Apart from these, problems of unequal social distribution and a lack of justice have long defined Taiwanese society — and have time and again spawned public dissatisfaction with the ruling and opposition parties.

This state of dissatisfaction is becoming irrepressible and has reached a critical juncture.

The third political force that emerged around the time of the Sunflower movement, which broke out on March 18 last year, is a typical outlet for this kind of dissatisfaction.

The emergence of a third force gives rise to difficult questions about division, and plenty of parties and political commentators have raised slogans about how a new political setup can be created only through cooperation between opposition forces, and some have gone so far as to propose practical strategies for cooperation among these groups in the next election.

However, for newly formed political parties that want to deliver new political prospects for the nation, the most important role that they take on must surely be about how to achieve real accomplishments without forgetting their original aims.

The nation has had no lack of political third forces before now, but they have never been able to generate an impressive political climate.
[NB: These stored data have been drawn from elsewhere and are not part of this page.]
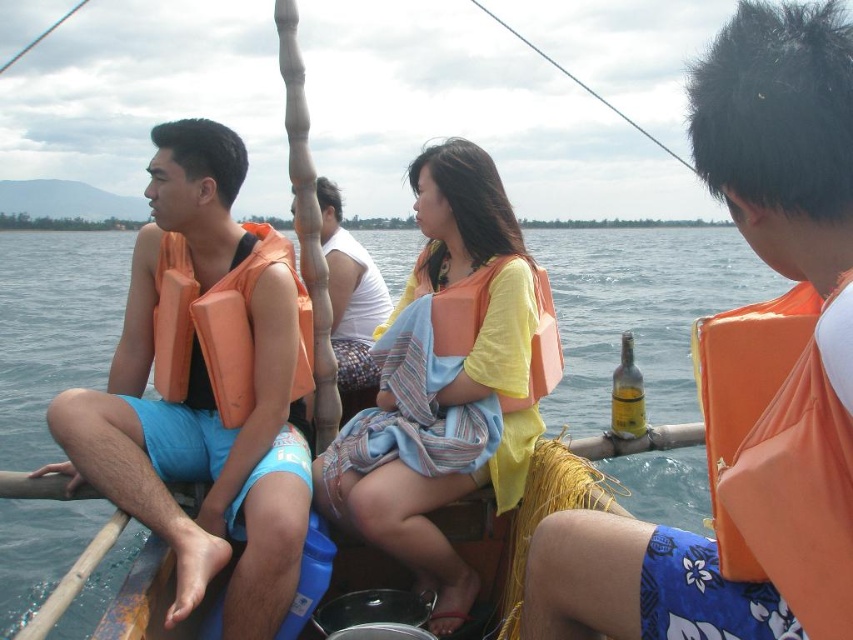 Does orange life vest at center have a larger size compared to orange fabric life jacket at center?

Indeed, orange life vest at center has a larger size compared to orange fabric life jacket at center.

How much distance is there between orange life vest at center and orange fabric life jacket at center?

A distance of 2.02 meters exists between orange life vest at center and orange fabric life jacket at center.

Between point (341, 353) and point (440, 317), which one is positioned behind?

The point (341, 353) is more distant.

Image resolution: width=853 pixels, height=640 pixels. Identify the location of orange life vest at center. (350, 300).

Between point (77, 298) and point (387, 307), which one is positioned behind?

Point (77, 298)

Based on the photo, can you confirm if transparent blue water at center is bigger than orange life vest at center?

Yes, transparent blue water at center is bigger than orange life vest at center.

Image resolution: width=853 pixels, height=640 pixels. What do you see at coordinates (640, 307) in the screenshot?
I see `transparent blue water at center` at bounding box center [640, 307].

This screenshot has width=853, height=640. I want to click on transparent blue water at center, so click(x=640, y=307).

Does orange foam life jacket at right appear over orange life vest at center?

Incorrect, orange foam life jacket at right is not positioned above orange life vest at center.

Which is behind, point (720, 369) or point (363, 339)?

Positioned behind is point (363, 339).

Locate an element on the screen. The image size is (853, 640). orange foam life jacket at right is located at coordinates (744, 392). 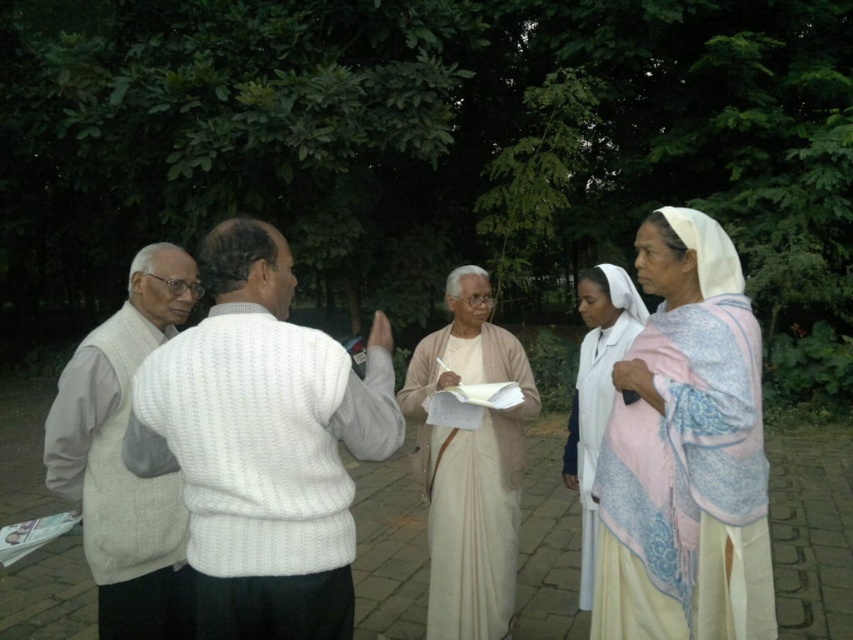 You are organizing a picnic and need to decide which fabric to use as a tablecloth. The light beige fabric at center and the white cloth at right are available. Based on their sizes, which one would be more suitable for covering a standard picnic table?

The light beige fabric at center is wider than the white cloth at right, making it more suitable for covering a standard picnic table.

You are a photographer trying to capture a clear shot of the light beige fabric at center and the white cloth at right. Since the background is slightly out of focus, which object should you focus on to ensure it appears sharp and in focus?

The light beige fabric at center is much taller than the white cloth at right, so focusing on the light beige fabric at center would ensure it appears sharp and in focus.

You are organizing a cultural event and need to arrange seating for participants. The white silk saree at right and the light beige fabric at center are both draped on the ground as seating options. Which fabric provides a wider seating area?

The light beige fabric at center provides a wider seating area since its width is greater than the white silk saree at right. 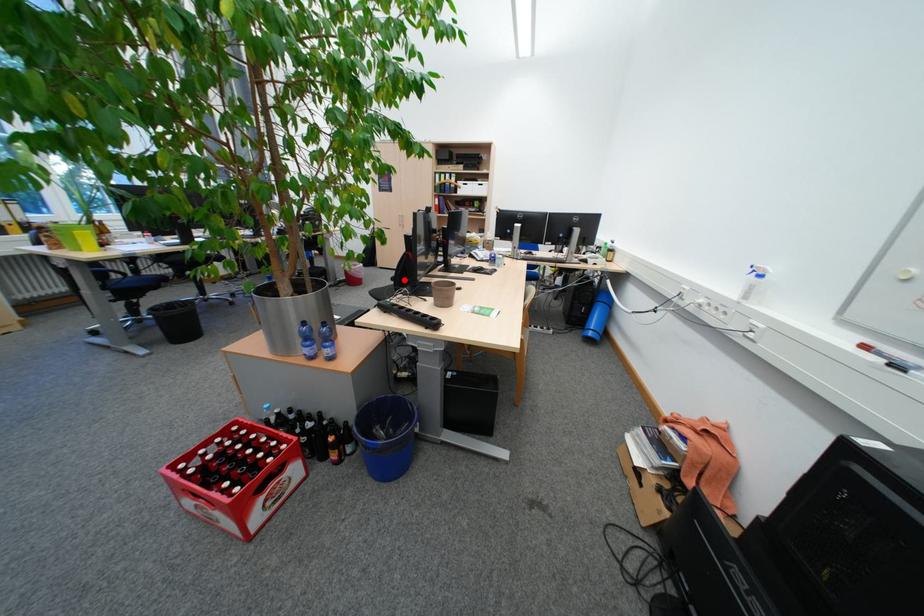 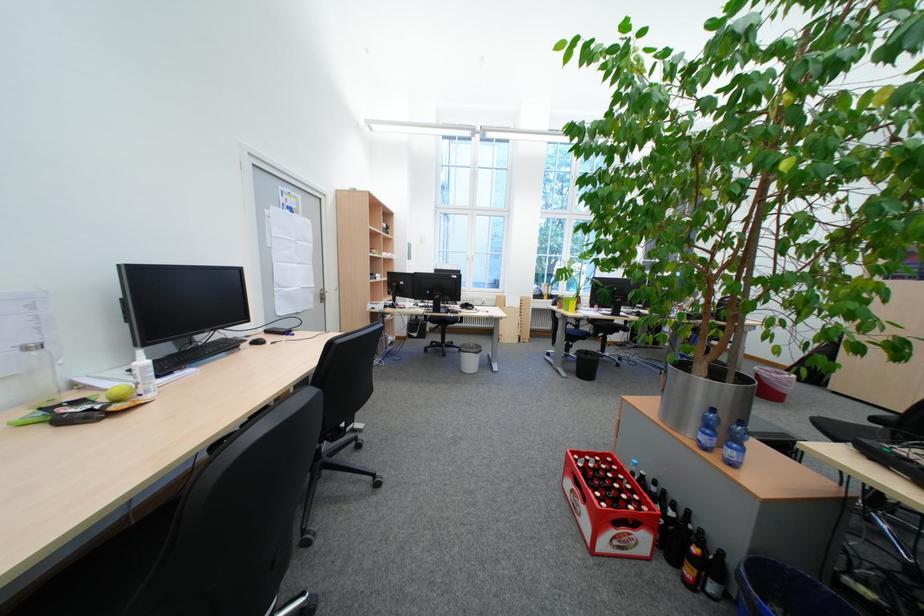 Question: I am providing you with two images of the same scene from different viewpoints. In image1, a red point is highlighted. Considering the same 3D point in image2, which of the following is correct?

Choices:
 (A) It is closer
 (B) It is farther

Answer: (A) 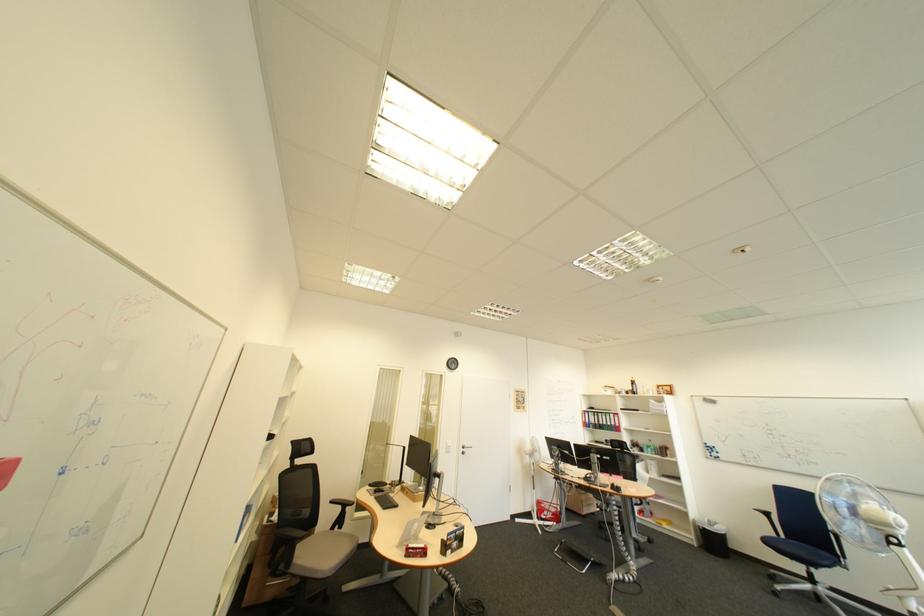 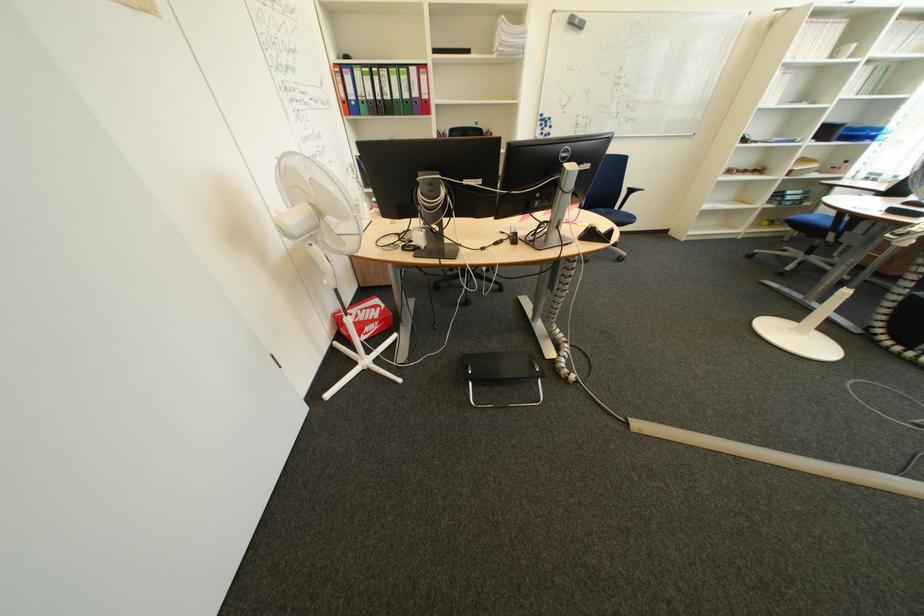 Locate, in the second image, the point that corresponds to point 578,453 in the first image.

(479, 184) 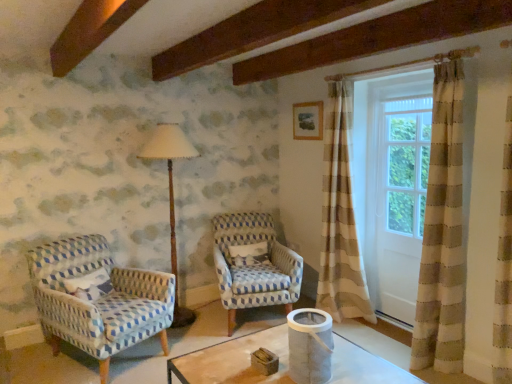 Question: Is wooden picture frame at upper center next to white fabric curtain at right?

Choices:
 (A) yes
 (B) no

Answer: (B)

Question: Can you confirm if wooden picture frame at upper center is positioned to the left of white fabric curtain at right?

Choices:
 (A) yes
 (B) no

Answer: (A)

Question: From the image's perspective, does wooden picture frame at upper center appear higher than white fabric curtain at right?

Choices:
 (A) no
 (B) yes

Answer: (B)

Question: Is white fabric curtain at right surrounded by wooden picture frame at upper center?

Choices:
 (A) yes
 (B) no

Answer: (B)

Question: Considering the relative sizes of wooden picture frame at upper center and white fabric curtain at right in the image provided, is wooden picture frame at upper center smaller than white fabric curtain at right?

Choices:
 (A) yes
 (B) no

Answer: (A)

Question: Considering the relative positions of blue and white woven chair at center, arranged as the 1th chair when viewed from the right, and blue-patterned fabric chair at left, acting as the 2th chair starting from the right, in the image provided, is blue and white woven chair at center, arranged as the 1th chair when viewed from the right, to the left or to the right of blue-patterned fabric chair at left, acting as the 2th chair starting from the right,?

Choices:
 (A) right
 (B) left

Answer: (A)

Question: Is point [245, 236] closer or farther from the camera than point [102, 327]?

Choices:
 (A) farther
 (B) closer

Answer: (A)

Question: Is blue and white woven chair at center, arranged as the 1th chair when viewed from the right, wider or thinner than blue-patterned fabric chair at left, marked as the 1th chair in a left-to-right arrangement?

Choices:
 (A) wide
 (B) thin

Answer: (B)

Question: Is blue and white woven chair at center, arranged as the 1th chair when viewed from the right, bigger or smaller than blue-patterned fabric chair at left, marked as the 1th chair in a left-to-right arrangement?

Choices:
 (A) small
 (B) big

Answer: (A)

Question: Considering their positions, is white fabric curtain at right located in front of or behind blue-patterned fabric chair at left, acting as the 2th chair starting from the right?

Choices:
 (A) behind
 (B) front

Answer: (A)

Question: From a real-world perspective, relative to blue-patterned fabric chair at left, acting as the 2th chair starting from the right, is white fabric curtain at right vertically above or below?

Choices:
 (A) above
 (B) below

Answer: (A)

Question: Is white fabric curtain at right wider or thinner than blue-patterned fabric chair at left, acting as the 2th chair starting from the right?

Choices:
 (A) thin
 (B) wide

Answer: (A)

Question: Would you say white fabric curtain at right is to the left or to the right of blue-patterned fabric chair at left, marked as the 1th chair in a left-to-right arrangement, in the picture?

Choices:
 (A) right
 (B) left

Answer: (A)

Question: Does point (416, 77) appear closer or farther from the camera than point (53, 337)?

Choices:
 (A) closer
 (B) farther

Answer: (A)

Question: In terms of width, does white wood screen door at right look wider or thinner when compared to blue-patterned fabric chair at left, marked as the 1th chair in a left-to-right arrangement?

Choices:
 (A) wide
 (B) thin

Answer: (B) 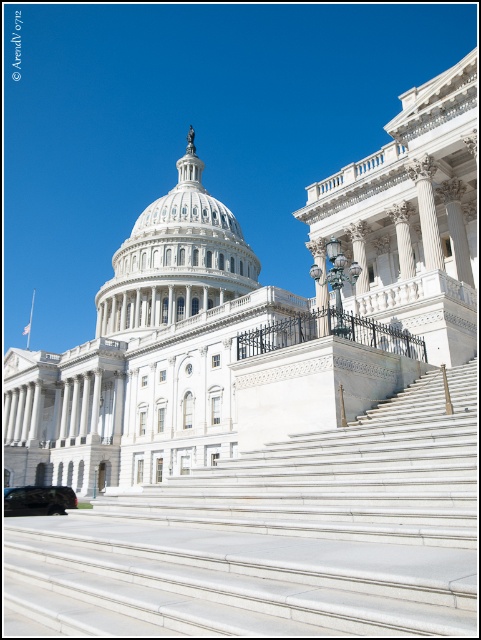 You are a tourist visiting the United States Capitol Building. You notice the white marble dome at center and the shiny black car at lower left in the scene. Which object appears bigger in the image?

The white marble dome at center appears bigger than the shiny black car at lower left in the image.

From the picture: You are standing in front of the United States Capitol Building and see the black wrought iron railing at center and the shiny black car at lower left. Which object is nearer to you?

The black wrought iron railing at center is closer to the viewer than the shiny black car at lower left. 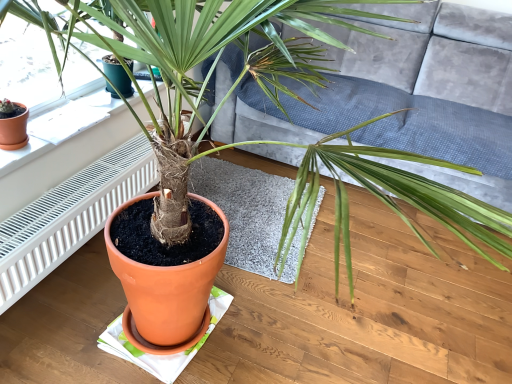 The height and width of the screenshot is (384, 512). In order to click on free space in front of gray soft rug at center in this screenshot , I will do [230, 329]. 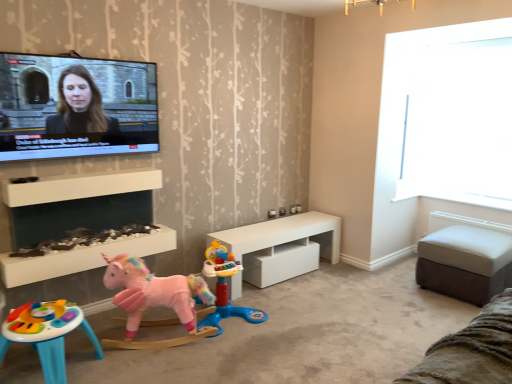 Locate an element on the screen. free spot above white matte shelf at center, arranged as the 2th shelf when ordered from the bottom (from a real-world perspective) is located at coordinates (100, 171). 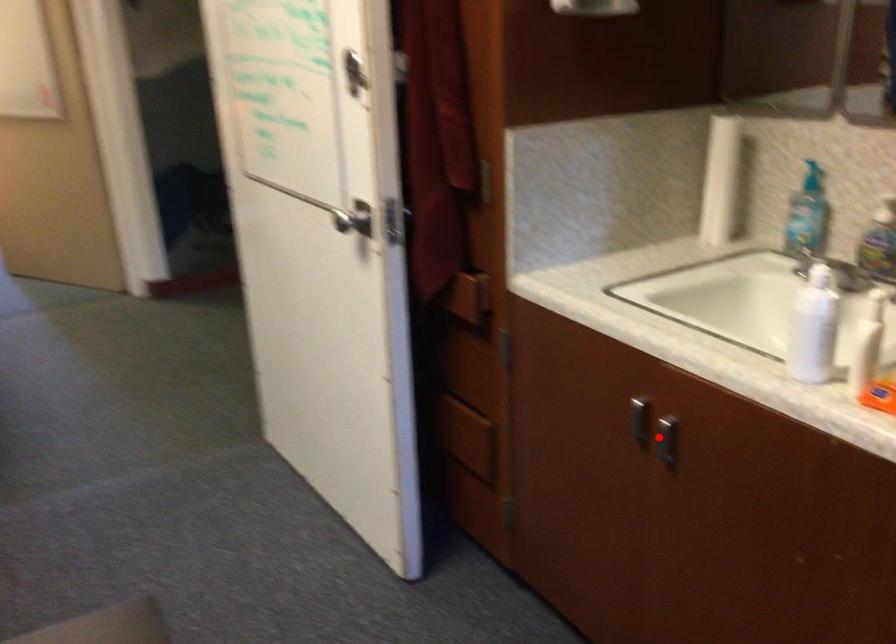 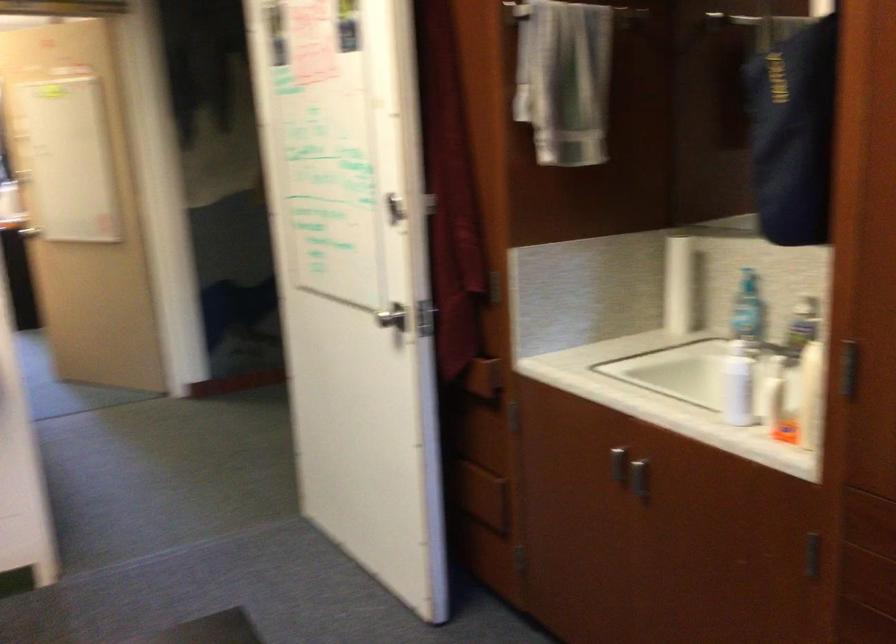 Question: I am providing you with two images of the same scene from different viewpoints. A red point is shown in image1. For the corresponding object point in image2, is it positioned nearer or farther from the camera?

Choices:
 (A) Nearer
 (B) Farther

Answer: (B) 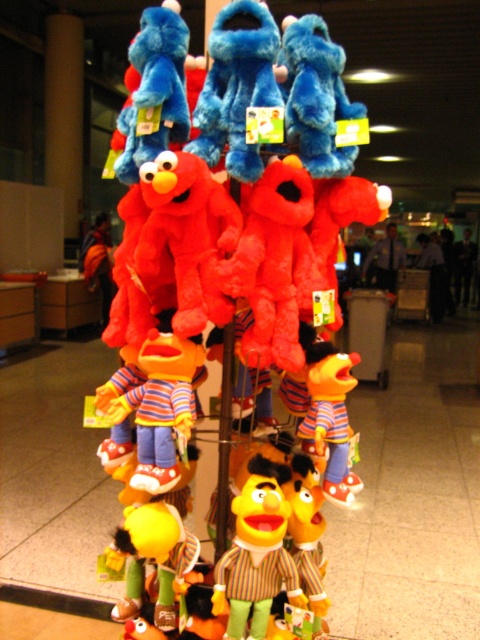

Regardless of whether they end up marching together or apart, the new parties that have managed to take their first steps have an excellent political opportunity.

The new parties carry a social resonance that has been accumulated and called up through the unremitting efforts of many social movements over many years, in some cases arising from participants’ courage to engage in conflict, no matter the price.

The implications of this resonance also include a public sentiment of unprecedented revulsion over many issues, including the ruling party’s incapacity to govern the nation and opposition parties’ failure to effectively oversee the government.

People are sick of seeing how boldly government and opposition politicians pursue their own selfish interests, while abandoning their basic values and forgetting that voters have entrusted to them the task of looking after the public good.

The new parties must therefore cherish this social resonance and make best use of it by sincerely proposing concrete political demands that echo public sentiment.

What they must not do is take these conditions for granted, and think that their particular parties offer the only way forward.

Even if people have great expectations of these new parties, these groups cannot survive in the long term by relying on an abstract social resonance.

Since they are determined to seek broad electoral support in their capacity as political parties, they face an electoral system that is highly disadvantageous for small parties, as well as a form of political competition that entails huge monetary costs.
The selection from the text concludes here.